November 1, 2016

North Bronx Med. Health Care v Auto One Ins. Co. (2016 NY Slip Op 51625(U))

Headnote

The main issue in this case was whether the defendant, Auto One Insurance Company, was entitled to summary judgment dismissing the complaint or if they should be allowed to compel the plaintiff's treating doctor to appear for a deposition. The trial court had denied the defendant's motion for summary judgment, limiting the remaining issue for trial to the medical necessity of the claims at issue. Upon review, it was found that there was a triable issue of fact regarding medical necessity, so the branch of the defendant's motion seeking summary judgment was properly denied. However, the Appellate Court found that the deposition of the plaintiff's treating doctor was material and necessary to the defendant's defense, and as such, they were entitled to such discovery. Therefore, the holding of the case was that the order of the trial court was modified to grant the branch of the defendant's motion seeking to compel a deposition of the plaintiff's treating doctor.

Reported in New York Official Reports at North Bronx Med. Health Care v Auto One Ins. Co. (2016 NY Slip Op 51625(U))

SUPREME COURT, APPELLATE TERM, SECOND DEPARTMENT, 2d, 11th and 13th JUDICIAL DISTRICTS

North Bronx Medical Health Care, as Assignee of THOMAS GRAY, Respondent,

against

Auto One Insurance Company, Appellant.

Appeal from an order of the Civil Court of the City of New York, Queens County (Richard G. Latin, J.), entered March 28, 2014. The order, insofar as appealed from and as limited by the brief, denied defendant’s motion for summary judgment dismissing the complaint, or, in the alternative, to compel a deposition of plaintiff’s treating doctor.

ORDERED that the order, insofar as appealed from, is modified by providing that the branch of defendant’s motion seeking to compel a deposition of plaintiff’s treating doctor is granted; as so modified, the order is affirmed, without costs.

In this action by a provider to recover assigned first-party no-fault benefits, defendant moved for summary judgment dismissing the complaint or, in the alternative, to compel plaintiff’s treating doctor to appear for a deposition. The Civil Court denied defendant’s motion but, in effect, limited the issues for trial pursuant to CPLR 3212 (g), finding that the only remaining issue for trial was medical necessity. As limited by its brief, defendant appeals from so much of the order as denied its motion.

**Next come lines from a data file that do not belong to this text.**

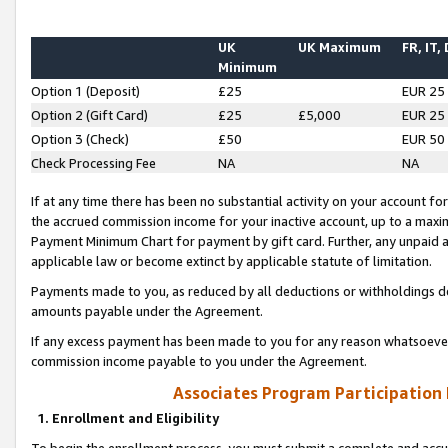
UK
UK Maximum
FR, IT,
Minimum
Option 1 (Deposit)
£25
EUR 25
Option 2 (Gift Card)
£25
£5,000
EUR 25
Option 3 (Check)
£50
EUR 50
Check Processing Fee
NA
NA
If at any time there has been no substantial activity on your account for 
the accrued commission income for your inactive account, up to a max
Payment Minimum Chart for payment by gift card. Further, any unpaid 
applicable law or become extinct by applicable statute of limitation.
Payments made to you, as reduced by all deductions or withholdings de
amounts payable under the Agreement.
If any excess payment has been made to you for any reason whatsoever,
commission income payable to you under the Agreement.
Associates Program Participation
1. Enrollment and Eligibility
To begin the enrollment process, you must submit a complete and accur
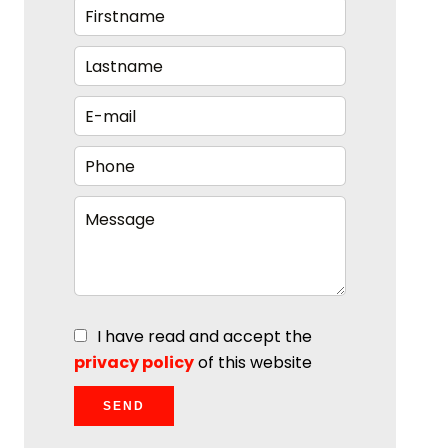
I have read and accept the
privacy policy
of this website
SEND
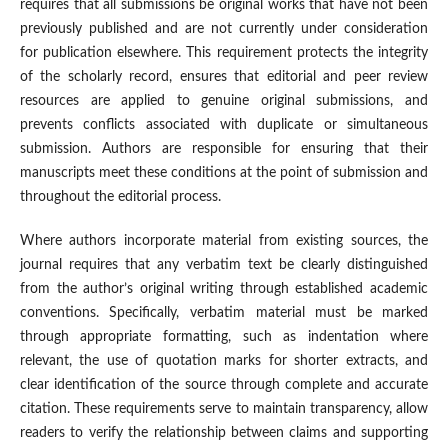
requires that all submissions be original works that have not been
previously published and are not currently under consideration
for publication elsewhere. This requirement protects the integrity
of the scholarly record, ensures that editorial and peer review
resources are applied to genuine original submissions, and
prevents conflicts associated with duplicate or simultaneous
submission. Authors are responsible for ensuring that their
manuscripts meet these conditions at the point of submission and
throughout the editorial process.
Where authors incorporate material from existing sources, the
journal requires that any verbatim text be clearly distinguished
from the author’s original writing through established academic
conventions. Specifically, verbatim material must be marked
through appropriate formatting, such as indentation where
relevant, the use of quotation marks for shorter extracts, and
clear identification of the source through complete and accurate
citation. These requirements serve to maintain transparency, allow
readers to verify the relationship between claims and supporting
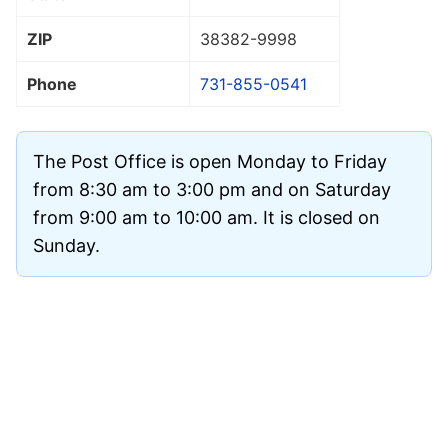
ZIP
38382
-9998
Phone
731-855-0541
The Post Office is open Monday to Friday
from 8:30 am to 3:00 pm and on Saturday
from 9:00 am to 10:00 am. It is closed on
Sunday.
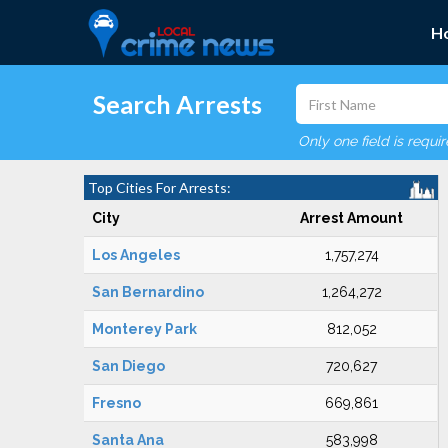
H
Search Arrests
Only one field is requi
Top Cities For Arrests:
City
Arrest Amount
Los Angeles
1,757,274
San Bernardino
1,264,272
Monterey Park
812,052
San Diego
720,627
Fresno
669,861
Santa Ana
583,998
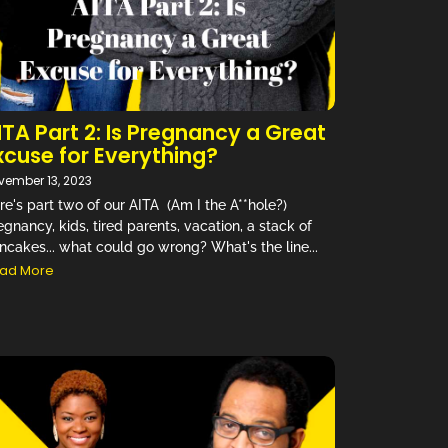
ITA Part 2: Is Pregnancy a Great
xcuse for Everything?
vember 13, 2023
re's part two of our AITA (Am I the A**hole?)
egnancy, kids, tired parents, vacation, a stack of
ncakes... what could go wrong? What's the line...
ad More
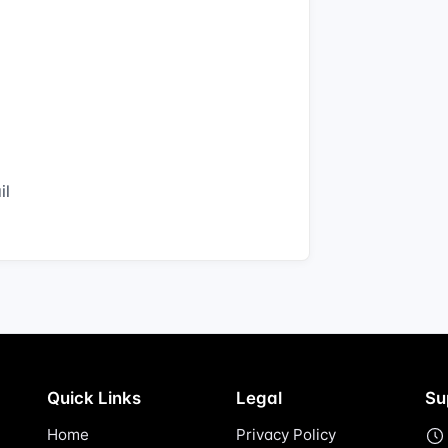
il
Quick Links
Legal
Su
Home
Privacy Policy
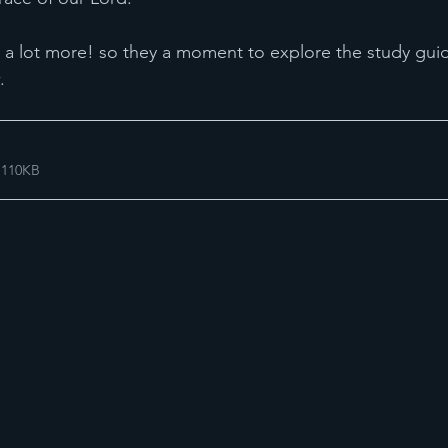
 a lot more! so they a moment to explore the study gui
. 
 110KB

Upon a review of the record, we find that, as to both claims at issue, there is a triable issue of fact regarding medical necessity (see Zuckerman v City of New York, 49 NY2d 557 [1980]). Consequently, the branch of defendant’s motion seeking summary judgment was properly denied.

However, as the deposition of plaintiff’s treating doctor is material and necessary to defendant’s defense of this action (see CPLR 3101 [a]; Farshad D. Hannanian, M.D., P.C. v Allstate Ins. Co., 48 Misc 3d 136[A], 2015 NY Slip Op 51133[U] [App Term, 2d Dept, 2d, 11th & 13th Jud Dists 2015]; Great Health Care Chiropractic, P.C. v Interboro Ins. Co., 41 Misc 3d 130[A], 2013 NY Slip Op 51737[U] [App Term, 2d Dept, 2d, 11th & 13th Jud Dists 2013]), defendant is entitled to such discovery.

Accordingly, the order, insofar as appealed from, is modified by providing that the branch of defendant’s motion seeking to compel a deposition of plaintiff’s treating doctor is granted.

Pesce, P.J., Aliotta and Solomon, JJ., concur.